Como si aquel drama no fuese suplicio suficiente, “El Pópolo”, navío que la condujo al destierro, fue atacado por corsarios durante el trayecto. Se apoderaron de la barca, el cargamento y dejaron a sus tripulantes varados en la isla de Santa María de las Azores, una piedra en mitad del Atlántico.
Según dicen, arribó a Cádiz en enero de 1817 y al ser presentada ante el capitán general de Andalucía, éste, indignado por su estado maltrecho, se quejó por el maltrato que daban las autoridades de Indias a las damas, poniéndola bajo cuidados del médico José María Morón y su esposa Concepción Pepet, quienes pagaron su fianza y prometieron presentarla una vez al mes ante un juez.
Durante su permanencia en costas gaditanas se negó a firmar pliego manifestando su lealtad al Rey de España, o delatar a Juan Bautista como traidor a la corona, contestando todo interrogatorio de modo tajante y con una sola frase.

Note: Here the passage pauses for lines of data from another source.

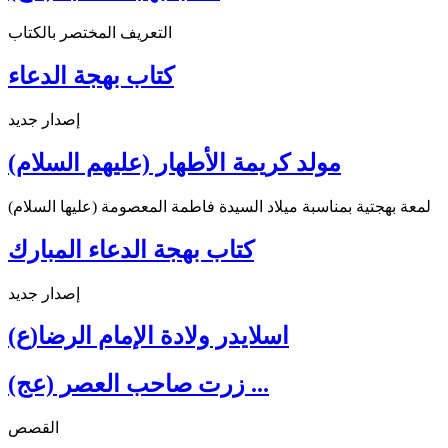
التعريف المختصر بالكتاب
كتاب بهجة الدعاء
إصدار جديد
مولد كريمة الأطهار (عليهم السلام)
لمعة بهجتية بمناسبة ميلاد السيدة فاطمة المعصومة (عليها السلام)
كتاب بهجة الدعاء المبارك
إصدار جديد
اسلايدر ولادة الإمام الرضا(ع)
زرت صاحب العصر (عج) ...
القصص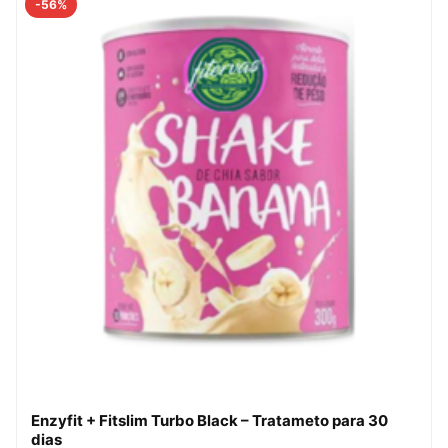
-56%
Enzyfit + Fitslim Turbo Black – Tratameto para 30
dias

-Soy esposa del general Arismendi. Será este mi delito.
Tenía casi tres años sin recibir noticia del marido. La última vez que lo vio fue cuando se despidieron en La Asunción, justo antes de realizar su gran escape. No sabía si estaba vivo o muerto, pero la esperanza iluminó un faro capaz de guiar su travesía de regreso a casa.
En marzo de 1818, gracias a la colaboración del teniente Francisco Carabaño, así como un inglés de apellido Tottem, en conjunto con José María Morón y Concepción Pepet, prometiendo que su marido pagaría todo gasto al arribar en puerto margariteño, después de despedirse cariñosamente del médico y su esposa, halló modo de abordar una fragata ondeando bandera norteamericana como polizonte.
Pasó por Filadelfia, antes de partir en dirección a Margarita, desembarcando en la isla a finales de julio de 1818. Al pisar las arenas doradas de sus playas, Juan Bautista la recibió con brazos abiertos y los habitantes de la isla le dieron cálida bienvenida, obsequiándole vivas en ovación merecida gracias a la gallardía
–Esta mujer tiene guáramo.
En septiembre de 1819, el Consejo de Indias dictó resolución concediéndole absoluta libertad, así como la facultad de fijar su residencia donde quisiese. Y, como era natural, escogió estar junto a su marido.
Durante los últimos años de la guerra de independencia, su esposo formó parte de la campaña que terminó con la batalla de Carabobo. Una vez constituida la República de Colombia con la Constitución de Cúcuta en 1821, siguió ocupando cargo militar, hasta que, en 1828, en condición de retiro, fue designado por el general en jefe de Venezuela, José Antonio Páez, como segundo comandante del ejército.
Arismendi apoyó el movimiento que terminó en la separación de Colombia, y, durante la presidencia del doctor José María Vargas ostentó el cargo de gobernador de Caracas, ciudad donde vivió junto a Luisa desde que finalizó la guerra hasta el último de sus días, superando sus horribles traumas del pasado para criar un total de once retoños.
Él pasó al plano de los difuntos en junio de 1841, a la edad de 65 años, aún siendo gobernador. Ella sobrevivió al marido un cuarto de siglo más, suficiente para ser testigo del principio y final de la Guerra Federal.
Luisa Cáceres de Arismendi falleció en 1866 de causas naturales en la nación que la vio nacer y convertirse en una de las mujeres más relevantes de su época. Desde el momento que regresó a Margarita se ganó admiración por parte de sus compatriotas como uno de los ídolos principales de la independencia, así como su resiliencia para borrar traumas pasados y servir en casa como esposa ejemplar, dedicada a su familia.
Sinónimo de lealtad, entrega y compromiso, su nombre ocupa el pináculo como heroína por excelencia en la historia de Venezuela, meritó que la llevó una década después de su muerte, en agosto 1876, cuando apenas iniciaba el primer gobierno del general Antonio Guzmán Blanco, a gozar del privilegio de convertirse en la primera mujer cuyos restos pasaron al Panteón Nacional, antes que fueran conducidos los sarcófagos con las osamentas del propio Simón Bolívar, u otros próceres como su propio marido, Juan Bautista Arismendi.